- _Source information_:
*** Block opens ***

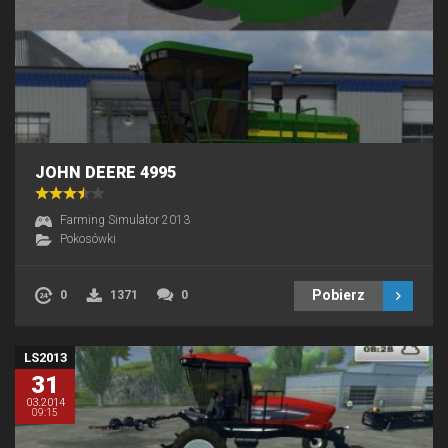
JOHN DEERE 4995
Farming Simulator 2013
Pokosówki
Pobierz
0
1371
0
LS2013
31
03.2014
09:15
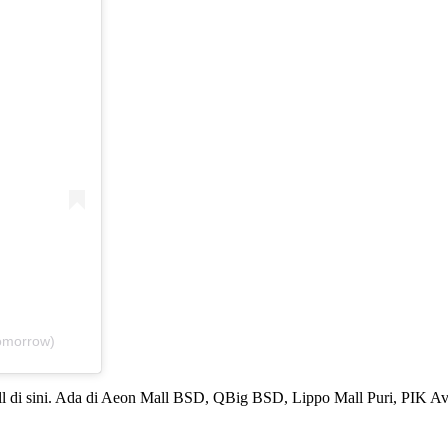
omorrow)
mall di sini. Ada di Aeon Mall BSD, QBig BSD, Lippo Mall Puri, PIK A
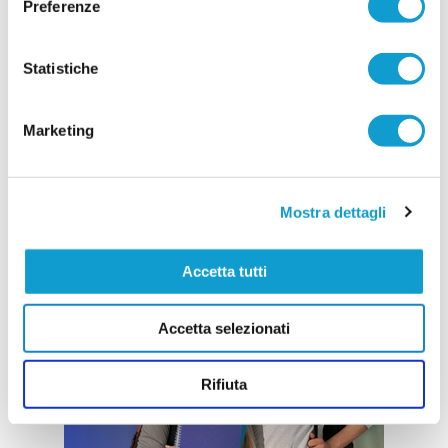
Preferenze
Statistiche
Marketing
Mostra dettagli
Accetta tutti
Accetta selezionati
Rifiuta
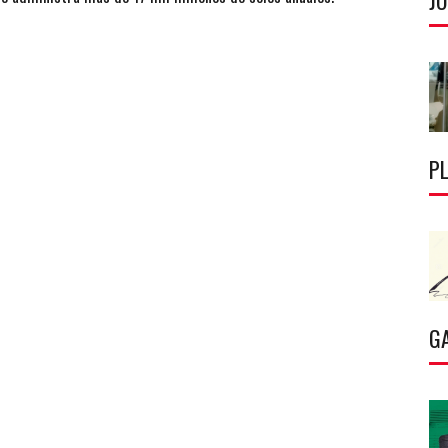
J
P
G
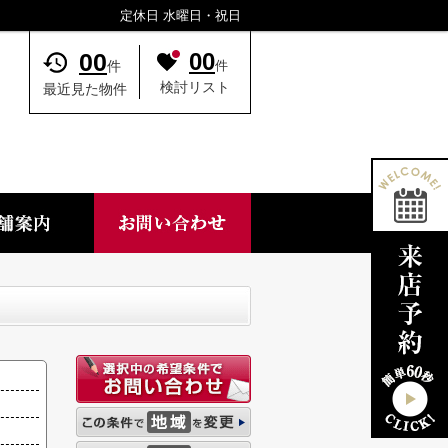
定休日 水曜日・祝日
00
00
件
件
検討リスト
最近見た物件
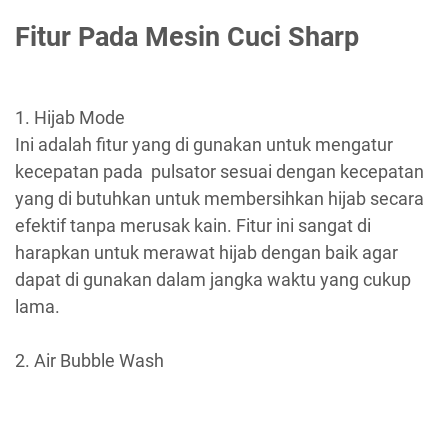
Fitur Pada Mesin Cuci Sharp
1. Hijab Mode
Ini adalah fitur yang di gunakan untuk mengatur
kecepatan pada pulsator sesuai dengan kecepatan
yang di butuhkan untuk membersihkan hijab secara
efektif tanpa merusak kain. Fitur ini sangat di
harapkan untuk merawat hijab dengan baik agar
dapat di gunakan dalam jangka waktu yang cukup
lama.
2. Air Bubble Wash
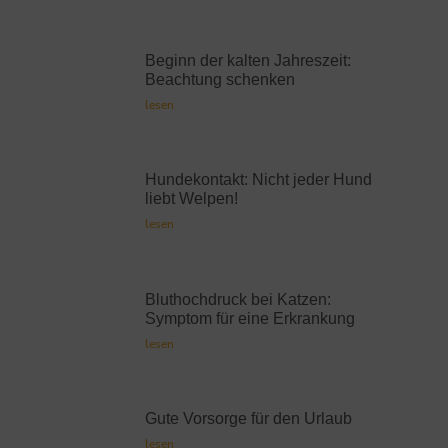
Beginn der kalten Jahreszeit:
Beachtung schenken
lesen
Hundekontakt: Nicht jeder Hund
liebt Welpen!
lesen
Bluthochdruck bei Katzen:
Symptom für eine Erkrankung
lesen
Gute Vorsorge für den Urlaub
lesen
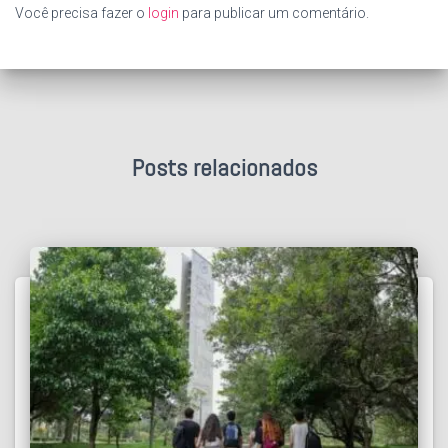
Você precisa fazer o
login
para publicar um comentário.
Posts relacionados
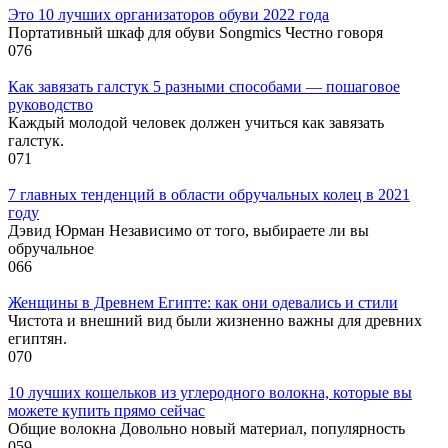
Это 10 лучших организаторов обуви 2022 года
Портативный шкаф для обуви Songmics Честно говоря
0
76
Как завязать галстук 5 разными способами — пошаговое
руководство
Каждый молодой человек должен учиться как завязать
галстук.
0
71
7 главных тенденций в области обручальных колец в 2021
году
Дэвид Юрман Независимо от того, выбираете ли вы
обручальное
0
66
Женщины в Древнем Египте: как они одевались и стили
Чистота и внешний вид были жизненно важны для древних
египтян.
0
70
10 лучших кошельков из углеродного волокна, которые вы
можете купить прямо сейчас
Общие волокна Довольно новый материал, популярность
0
59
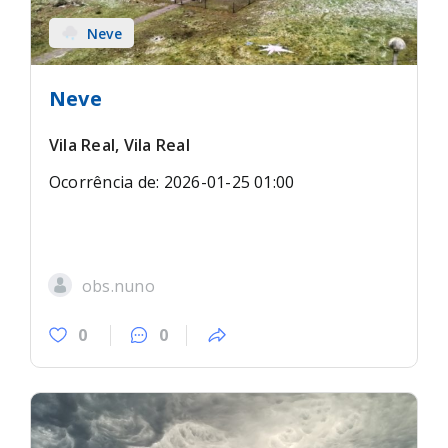
Neve
Neve
Vila Real, Vila Real
Ocorrência de: 2026-01-25 01:00
obs.nuno
0
0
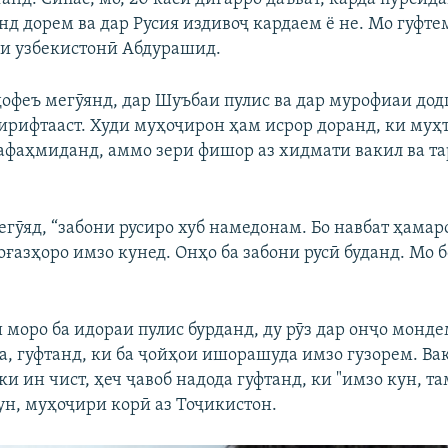
д дорем ва дар Русия издивоҷ кардаем ё не. Мо гуфтем
и узбекистонӣ Абдурашид.
офеъ мегӯянд, дар Шуъбаи пулис ва дар мурофиаи дод
гирифтааст. Худи муҳоҷирон ҳам исрор доранд, ки муҳ
афаҳмиданд, аммо зери фишор аз хидмати вакил ва та
гӯяд, “забони русиро хуб намедонам. Бо навбат ҳамаро
оғазҳоро имзо кунед. Онҳо ба забони русӣ буданд. Мо 
и моро ба идораи пулис бурданд, ду рӯз дар онҷо монде
а, гуфтанд, ки ба ҷойҳои ишорашуда имзо гузорем. Ва
и ин чист, ҳеч ҷавоб надода гуфтанд, ки "имзо кун, та
ун, муҳоҷири корӣ аз Тоҷикистон.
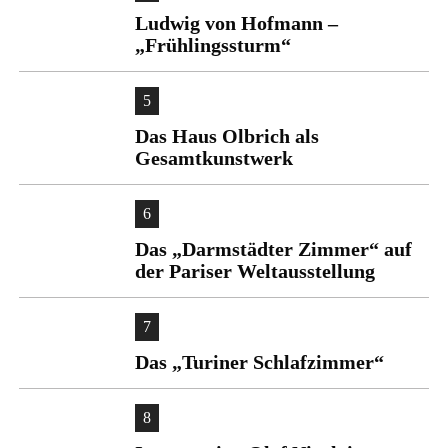
Ludwig von Hofmann –
„Frühlingssturm“
5
Das Haus Olbrich als
Gesamtkunstwerk
6
Das „Darmstädter Zimmer“ auf
der Pariser Weltausstellung
7
Das „Turiner Schlafzimmer“
8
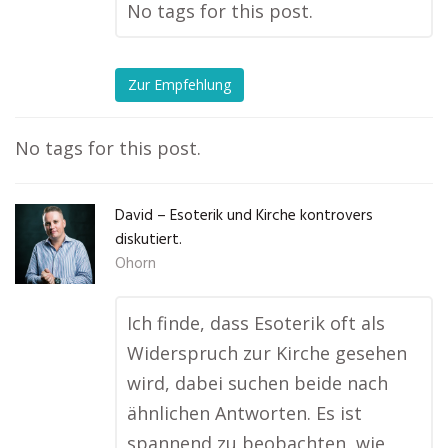
No tags for this post.
Zur Empfehlung
No tags for this post.
David – Esoterik und Kirche kontrovers
diskutiert.
Ohorn
Ich finde, dass Esoterik oft als
Widerspruch zur Kirche gesehen
wird, dabei suchen beide nach
ähnlichen Antworten. Es ist
spannend zu beobachten, wie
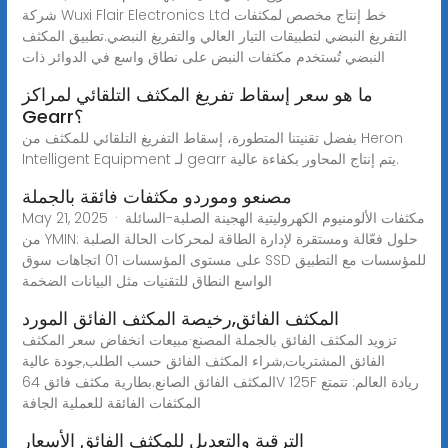
شركة Wuxi Flair Electronics Ltd خط إنتاج مخصص لمكثفات
التفريغ النبضي لتطبيقات التيار العالي والتفريغ النبضي.تطبيق المكثف
النبضي تُستخدم مكثفات النبض على نطاق واسع في الدوائر ذات
ما هو سعر إسقاط تفريغ المكثف التلقائي لمراكز
Gearr؟
بفضل تقنيتنا المتطورة، إسقاط التفريغ التلقائي للمكثف من Heron
Intelligent Equipment لـ gearr يتم إنتاج المحاور بكفاءة عالية.
مصنعو وموردو مكثفات فائقة بالجملة
May 21, 2025 · مكثفات الألومنيوم الكهروليتية الهجينة الصلبة-السائلة
من YMIN: حلول فعّالة ومستقرة لإدارة الطاقة لمحركات الحالة الصلبة
على مستوى المؤسسات 01 اتجاهات سوق SSD للمؤسسات مع التطبيق
الواسع النطاق للتقنيات مثل البيانات الضخمة
المكثف الفائق,رخيصة المكثف الفائق المورد
تزويد المكثف الفائق بالجملة المصنع·مبيعات انخفاض سعر المكثف
الفائق المشتريات,شراء المكثف الفائق حسب الطلب,جودة عالية
المكثف الفائق الصانع.بطارية مكثف فائق 64V 125F ريادة العالم: تتمتع
المكثفات الفائقة للعملية الجافة
الترقية والتعديل للمكثف الفائق الأسعار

*** Block closes ***

- _Exercise objective_:
Gather from the entries above all lines that include the string "untuk".

- _Answer box_:
Ini adalah fitur yang di gunakan untuk mengatur
yang di butuhkan untuk membersihkan hijab secara
harapkan untuk merawat hijab dengan baik agar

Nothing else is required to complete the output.